### Exercise
The records below are to be output exactly, except for their pictures.

### Dataset entries
-=-=-
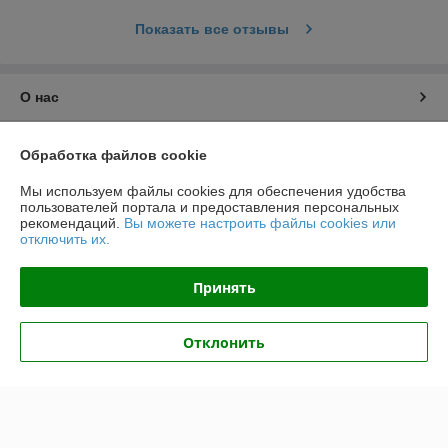
Показать все отзывы
О нас
Контакты
Обработка файлов cookie
Доставка и оплата
Мы используем файлы cookies для обеспечения удобства
пользователей портала и предоставления персональных
рекомендаций.
Вы можете настроить файлы cookies или
График работы
отключить их.
Полная версия сайта
Принять
Политика обработки cookies
Отклонить
Сайт создан на платформе Deal.by
Информация для покупателя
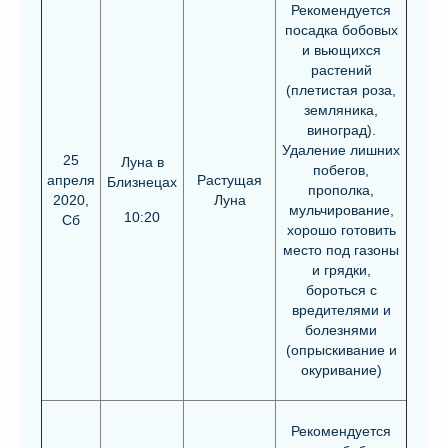
Рекомендуется
посадка бобовых
и вьющихся
растений
(плетистая роза,
земляника,
виноград).
Удаление лишних
25
Луна в
побегов,
апреля
Растущая
Близнецах
прополка,
2020,
Луна
мульчирование,
10:20
Сб
хорошо готовить
место под газоны
и грядки,
бороться с
вредителями и
болезнями
(опрыскивание и
окуривание)
Рекомендуется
-=-=-
### Reply to the task
Показать все отзывы
О нас
Контакты
Обработка файлов cookie
Доставка и оплата
Мы используем файлы cookies для обеспечения удобства
пользователей портала и предоставления персональных
рекомендаций.
Вы можете настроить файлы cookies или
График работы
отключить их.
Полная версия сайта
Принять
Политика обработки cookies
Отклонить
Сайт создан на платформе Deal.by
Информация для покупателя
Рекомендуется
посадка бобовых
и вьющихся
растений
(плетистая роза,
земляника,
виноград).
Удаление лишних
25
Луна в
побегов,
апреля
Растущая
Близнецах
прополка,
2020,
Луна
мульчирование,
10:20
Сб
хорошо готовить
место под газоны
и грядки,
бороться с
вредителями и
болезнями
(опрыскивание и
окуривание)
Рекомендуется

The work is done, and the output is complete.